A troca de farpas entre as duas – sempre em diálogos bem escritos – marca mais que o embate entre duas gerações. É um grande espelho da forma como os millenials tratam aqueles que ainda lutam para entender qual é a das hashtags e o porquê de dizer tudo dentro de um limite de 140 caracteres. Em momento nenhum Younger quer diminuir a importância – ou a força – dos jovens de vinte e poucos anos de hoje, que sofrem de dilemas como “essa foto é boa para postar ou rende só um stories?”. A série é bem-sucedida em mostrar que eles – de uma forma ou de outra – mandam no mundo empresarial atual. A sacada brilhante, porém, é colocar esse embate entre Kelsey e Diana em uma espécie de meio de campo, um conto de fadas ao contrário mediado por Liza, que pode experimentar algo que só pode ser descrito como o melhor de dois mundos.

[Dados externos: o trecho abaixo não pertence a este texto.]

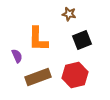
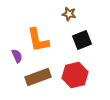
orange L-shape: moved 1 px down; rotated 12 degrees counterclockwise
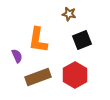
orange L-shape: rotated 20 degrees clockwise
red hexagon: rotated 15 degrees counterclockwise
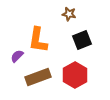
purple semicircle: rotated 112 degrees counterclockwise
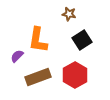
black square: rotated 12 degrees counterclockwise
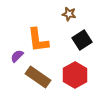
orange L-shape: rotated 16 degrees counterclockwise
brown rectangle: rotated 55 degrees clockwise
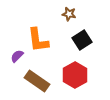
brown rectangle: moved 1 px left, 4 px down
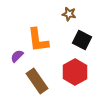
black square: rotated 30 degrees counterclockwise
red hexagon: moved 3 px up
brown rectangle: rotated 20 degrees clockwise
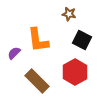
purple semicircle: moved 3 px left, 3 px up
brown rectangle: rotated 10 degrees counterclockwise
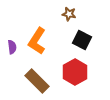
orange L-shape: moved 1 px left, 1 px down; rotated 40 degrees clockwise
purple semicircle: moved 2 px left, 6 px up; rotated 128 degrees clockwise
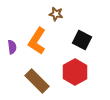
brown star: moved 13 px left
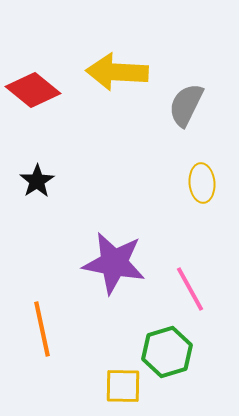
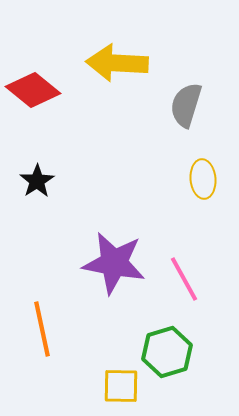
yellow arrow: moved 9 px up
gray semicircle: rotated 9 degrees counterclockwise
yellow ellipse: moved 1 px right, 4 px up
pink line: moved 6 px left, 10 px up
yellow square: moved 2 px left
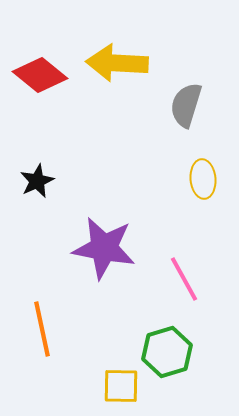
red diamond: moved 7 px right, 15 px up
black star: rotated 8 degrees clockwise
purple star: moved 10 px left, 15 px up
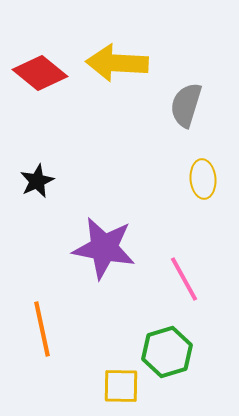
red diamond: moved 2 px up
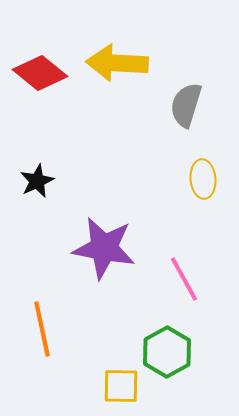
green hexagon: rotated 12 degrees counterclockwise
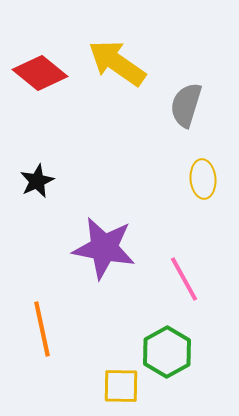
yellow arrow: rotated 32 degrees clockwise
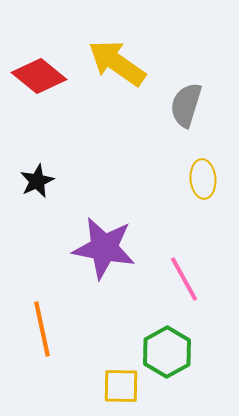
red diamond: moved 1 px left, 3 px down
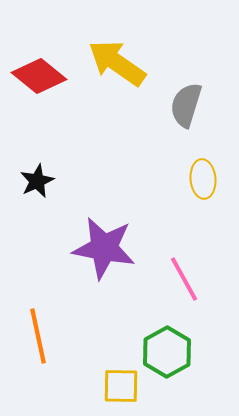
orange line: moved 4 px left, 7 px down
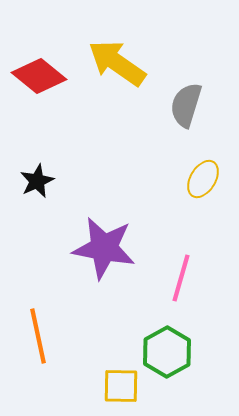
yellow ellipse: rotated 36 degrees clockwise
pink line: moved 3 px left, 1 px up; rotated 45 degrees clockwise
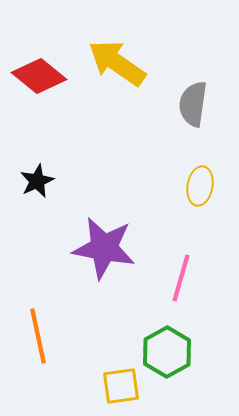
gray semicircle: moved 7 px right, 1 px up; rotated 9 degrees counterclockwise
yellow ellipse: moved 3 px left, 7 px down; rotated 21 degrees counterclockwise
yellow square: rotated 9 degrees counterclockwise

Então, por mais que a escolha dessas personagens fortes pudesse ter sido pensada como recurso narrativo para desenvolver a trama do embate entre as idades, Younger consegue muito mais que isso. É uma visão quase refrescante do mercado editorial, que reconhece a força feminina nesse campo. E é principalmente por isso que a sitcom ganha destaque das outras: ela passa no teste Bechdel. Sim, existem interesses românticos que surgem entre os personagens, e, sim, as personagens conversam bastante sobre os relacionamentos, mas a série é, também, sobre mulheres em locais de poder.

Concomitantemente, há grandes erros de representatividade em Younger – que, mesmo composta majoritariamente por mulheres, não apresenta nenhum personagem latino ou negro em seus arcos principais de história e nem dá margem para uma discussão abrangente de sexualidade. A questão da relação entre Liza e Josh (Nico Tortorella), quatorze anos mais jovem, é escrutinada por ela e Maggie, sua conselheira, mas em momento nenhum traz nenhum ponto pertinente ou muito diferente do senso comum que temos de relacionamentos com grandes diferenças de idade, considerados muito mais desviantes quando a mulher é a mais velha.

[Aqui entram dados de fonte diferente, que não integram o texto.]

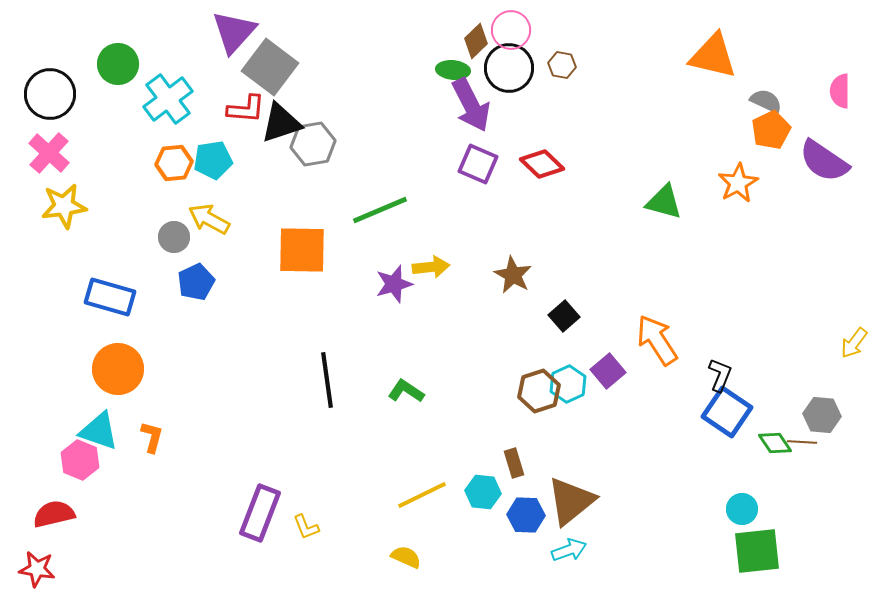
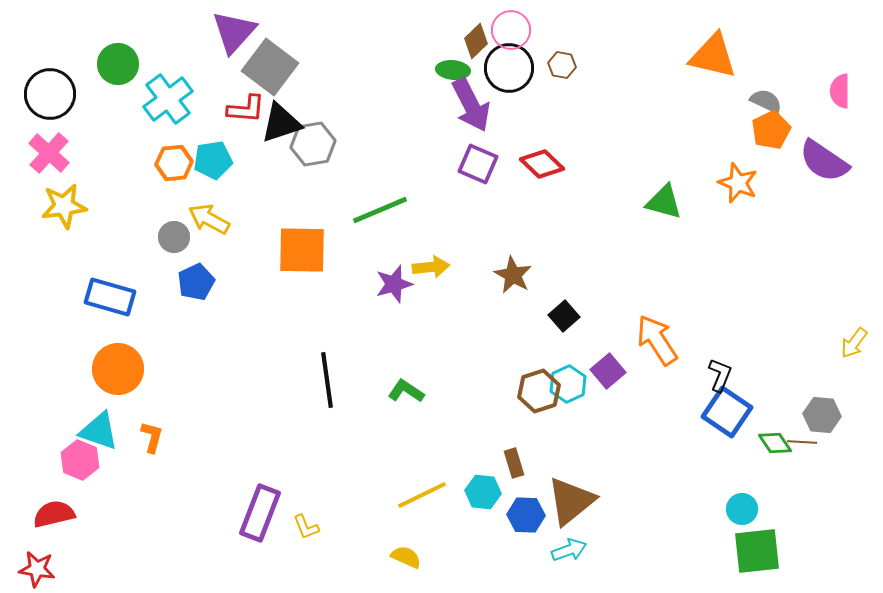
orange star at (738, 183): rotated 21 degrees counterclockwise
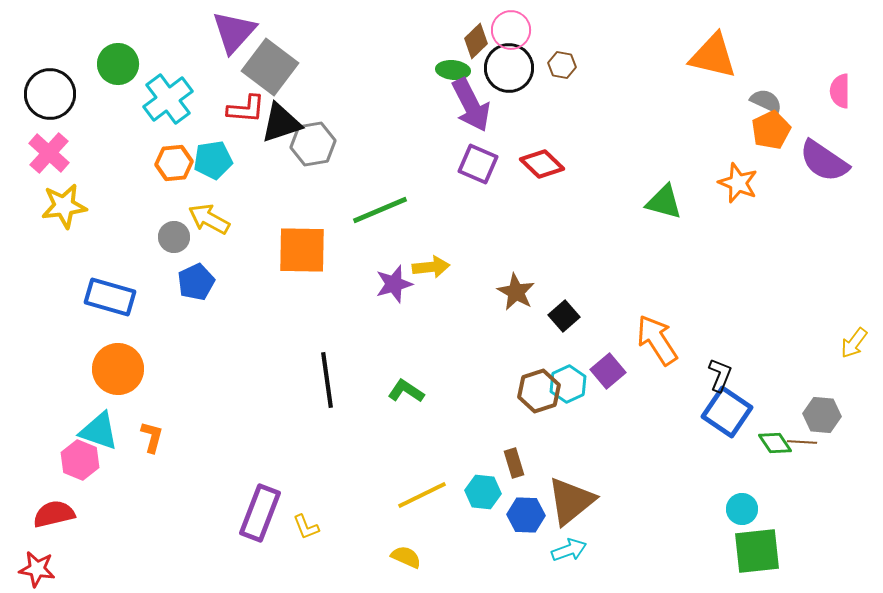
brown star at (513, 275): moved 3 px right, 17 px down
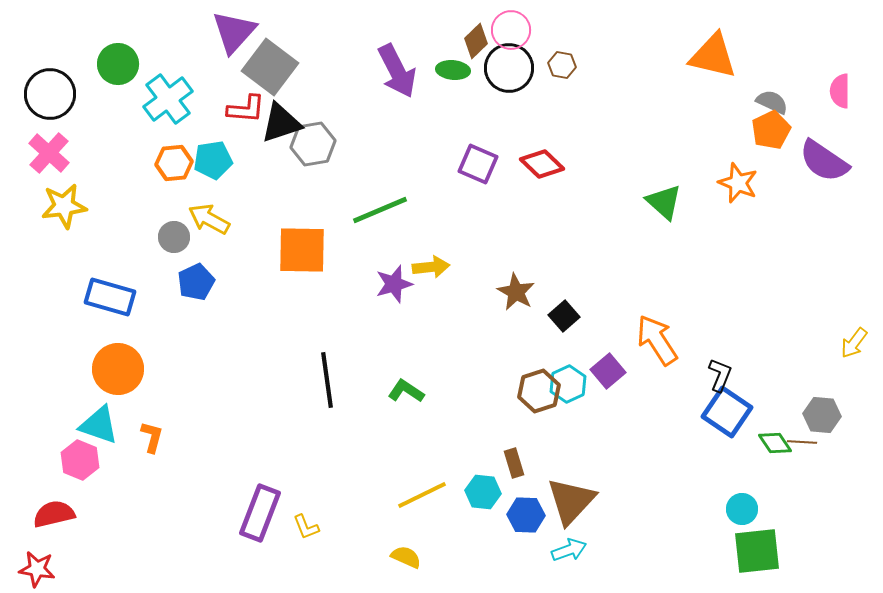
gray semicircle at (766, 101): moved 6 px right, 1 px down
purple arrow at (471, 105): moved 74 px left, 34 px up
green triangle at (664, 202): rotated 27 degrees clockwise
cyan triangle at (99, 431): moved 6 px up
brown triangle at (571, 501): rotated 8 degrees counterclockwise
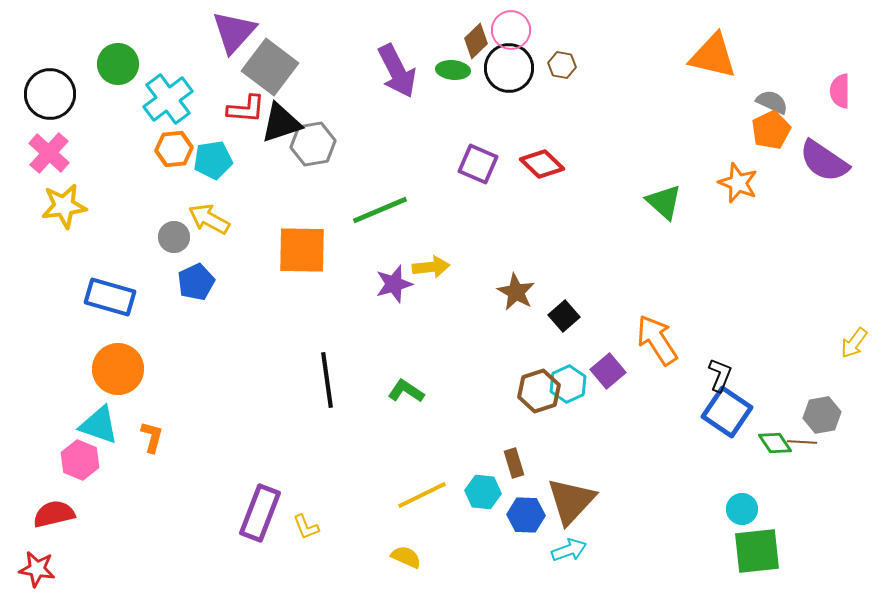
orange hexagon at (174, 163): moved 14 px up
gray hexagon at (822, 415): rotated 15 degrees counterclockwise
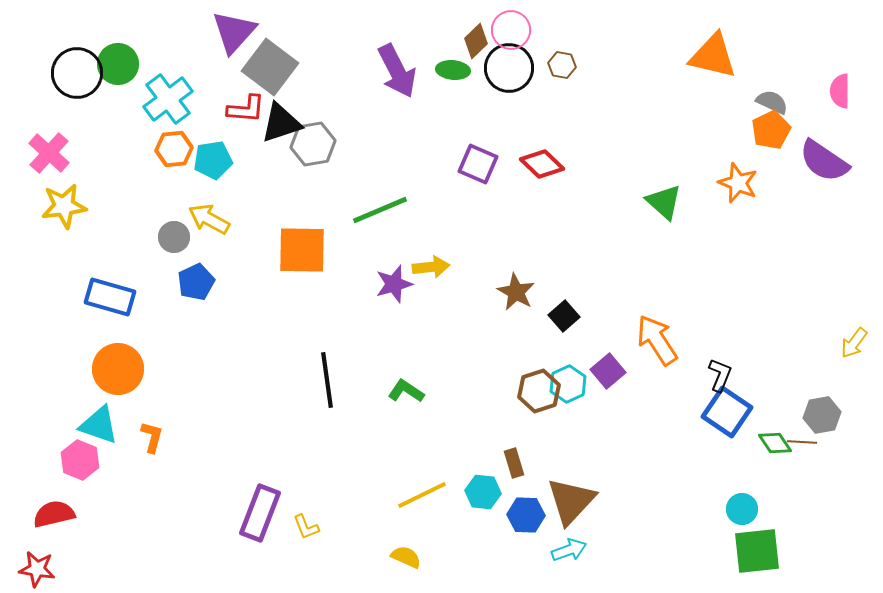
black circle at (50, 94): moved 27 px right, 21 px up
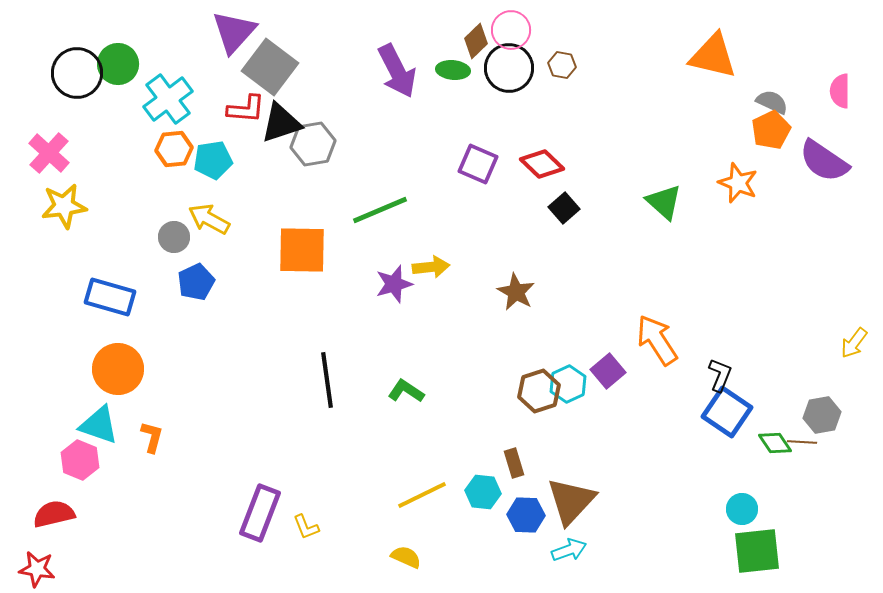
black square at (564, 316): moved 108 px up
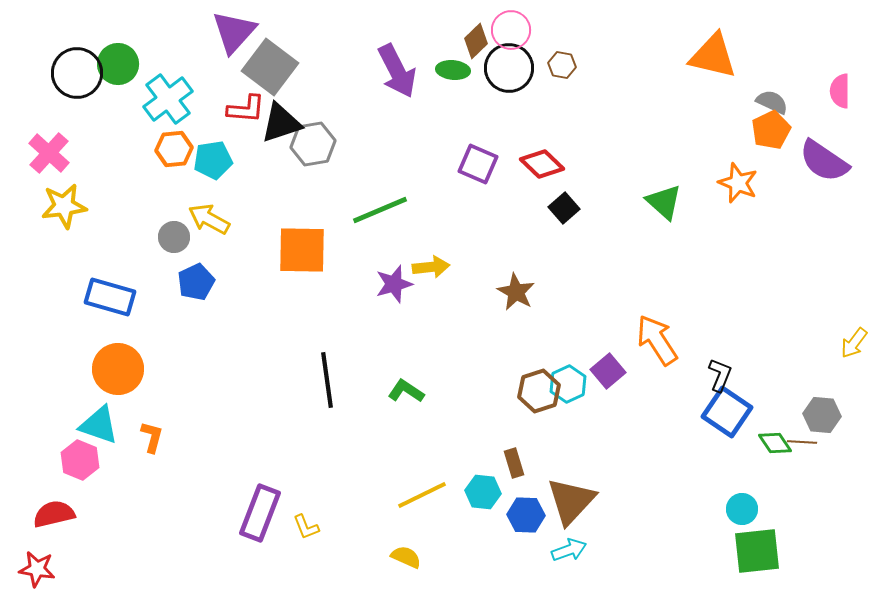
gray hexagon at (822, 415): rotated 15 degrees clockwise
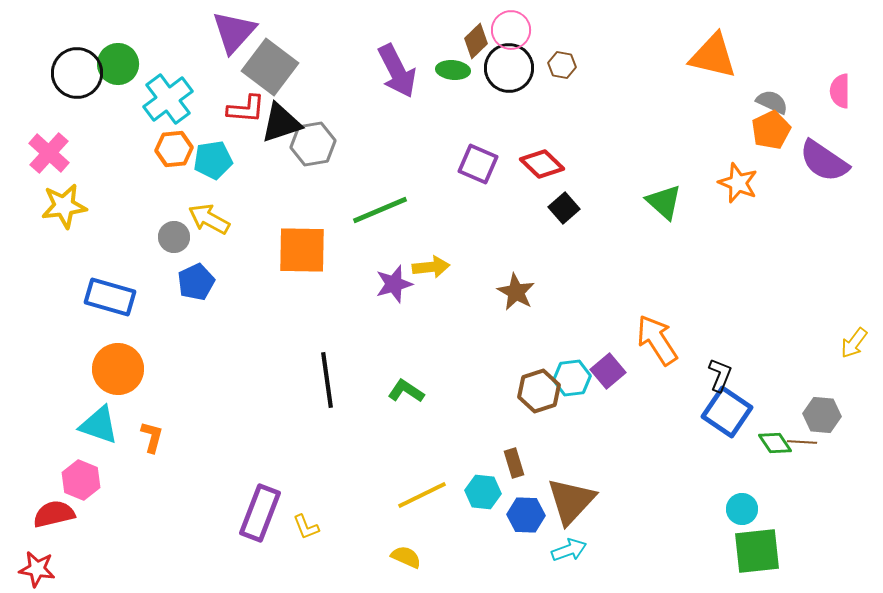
cyan hexagon at (568, 384): moved 4 px right, 6 px up; rotated 18 degrees clockwise
pink hexagon at (80, 460): moved 1 px right, 20 px down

A série, então, falha na discussão de alguns temas pertinentes, assim como apaga parcialmente a sexualidade de Maggie: a única relação em que ela se envolve é com a jovem, Lauren (Molly Bernard), amiga de Kelsey e Liza, e é representada de forma caricata, mais uma anedota do que um relacionamento. E isso me faz pensar: é realmente a intenção dessa série ser feminista? Passar no Bechdel é uma simples coincidência? Mesmo com sua refrescante ausência de claquetes e mulheres sendo decisivas para o sucesso de uma editora, Younger não pode se dar ao luxo de dizer que discute os temas mais importantes em pautas notadamente feministas. Ao mesmo tempo, o mérito da série continua: se passar no Bechdel fosse tão fácil, por que a maioria dos filmes e séries não consegue?

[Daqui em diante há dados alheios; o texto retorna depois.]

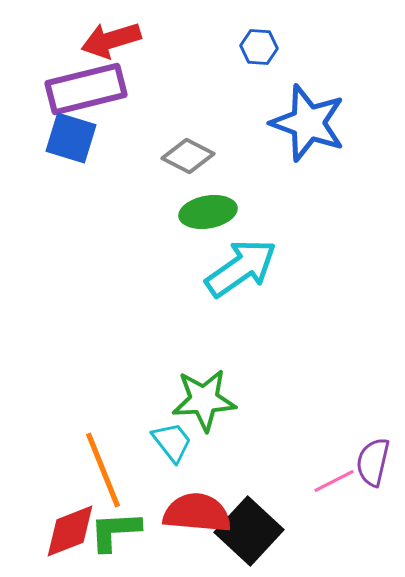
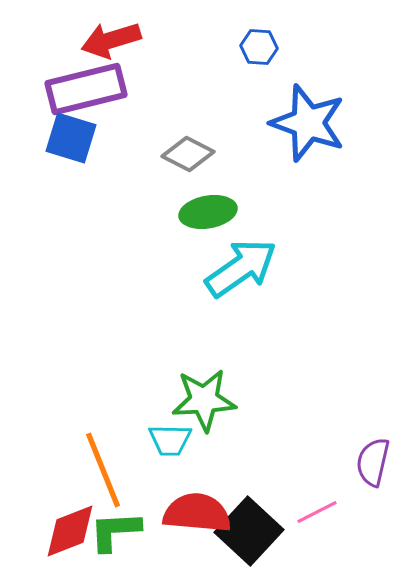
gray diamond: moved 2 px up
cyan trapezoid: moved 2 px left, 2 px up; rotated 129 degrees clockwise
pink line: moved 17 px left, 31 px down
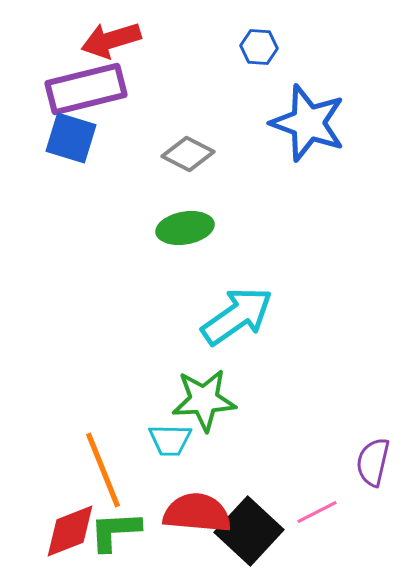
green ellipse: moved 23 px left, 16 px down
cyan arrow: moved 4 px left, 48 px down
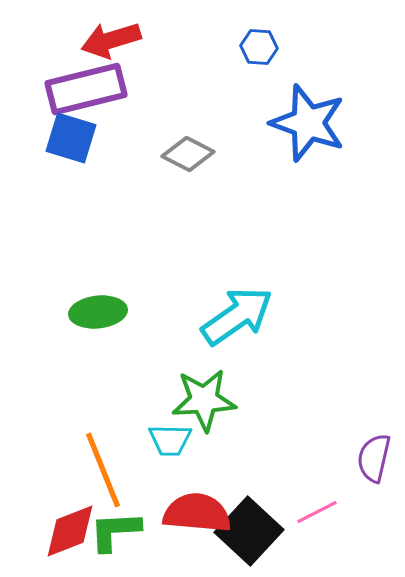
green ellipse: moved 87 px left, 84 px down; rotated 4 degrees clockwise
purple semicircle: moved 1 px right, 4 px up
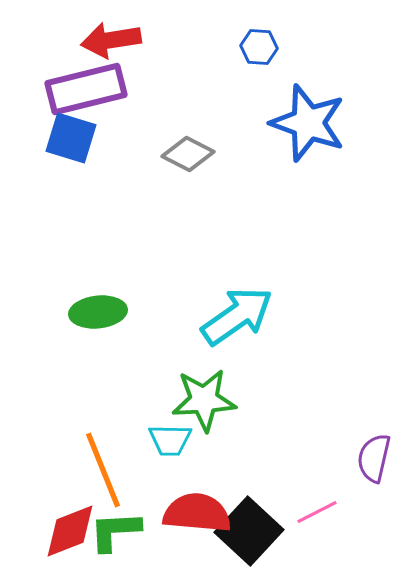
red arrow: rotated 8 degrees clockwise
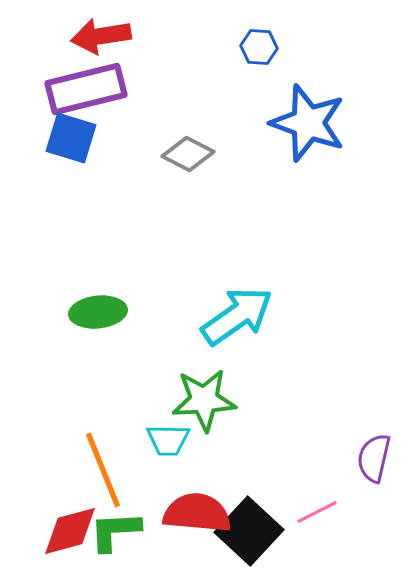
red arrow: moved 10 px left, 4 px up
cyan trapezoid: moved 2 px left
red diamond: rotated 6 degrees clockwise
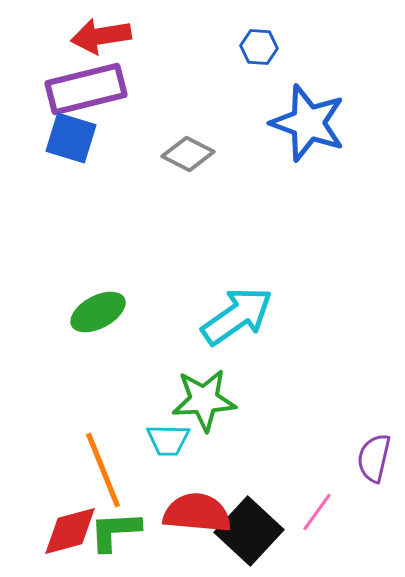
green ellipse: rotated 22 degrees counterclockwise
pink line: rotated 27 degrees counterclockwise
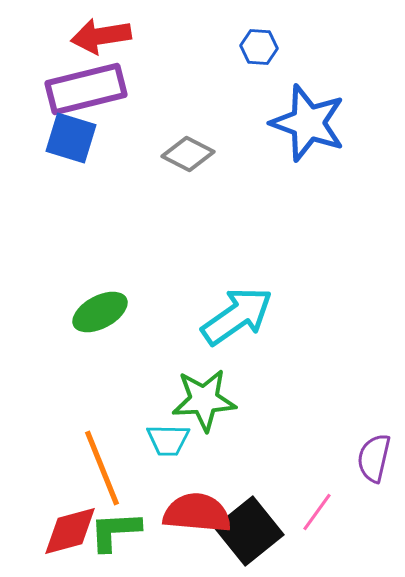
green ellipse: moved 2 px right
orange line: moved 1 px left, 2 px up
black square: rotated 8 degrees clockwise
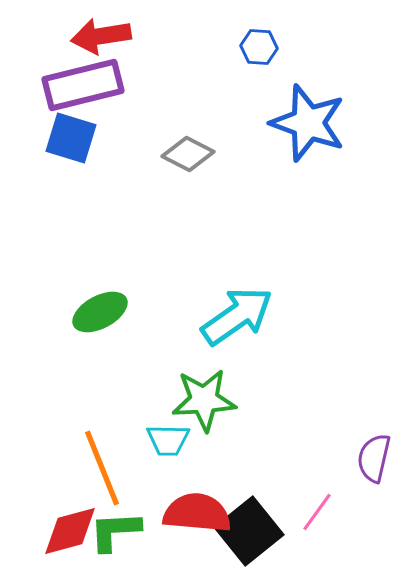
purple rectangle: moved 3 px left, 4 px up
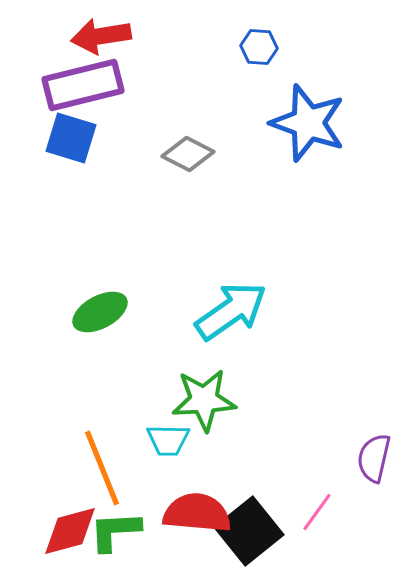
cyan arrow: moved 6 px left, 5 px up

Ainda mais, é notável que a produção da sitcom realmente tenha se empenhado em procurar uma atriz que realmente estivesse com 40 anos. Sutton Foster vem enfrentando uma série de insucessos na TV: sua atuação em Gilmore Girls foi elogiada, porém a cena do musical de Stars Hollow se estende por mais tempo do que o necessário e Bunheads quase não sobreviveu até o final de sua primeira temporada. Ao apostar em Younger, Sutton desafia o que é conhecido em Hollywood como a “marca dos 40”, na qual se você não for uma estrela do TV ou do cinema quando você chegar aos 40, você pode esquecer sobre ser bem-sucedida. Teoricamente, você fica “no gelo” até poder voltar quando for Betty White.

Assim como Liza, Sutton sente na pele que o que a sociedade espera das mulheres é que aos 40 nada mais pode ser construído. O vazio entre os 20 e os 40, supostamente, é uma contagem regressiva. No momento em que o relógio bate o martelo na quadragésima primavera, a carruagem se transforma em abóbora. E é por isso que a série, ao lançar mão de um roteiro bem-humorado e cheio de diálogos rápidos e afiados (mais uma semelhança com os roteiros do casal Sherman-Palladino), mesmo confinada nos limites impostos por seu formato e com seus diversos acertos e erros, nos mostra que o humor afiado pode ser uma arma subversiva.

O riso, como já nos mostrava Jane Austen no século XIX, é uma forma de fazer pensar criticamente nas convenções de nosso tempo. Estou lendo muito criticamente em cima de uma comédia mediana como Younger? Talvez. O humor opera no desconforto se você deixar.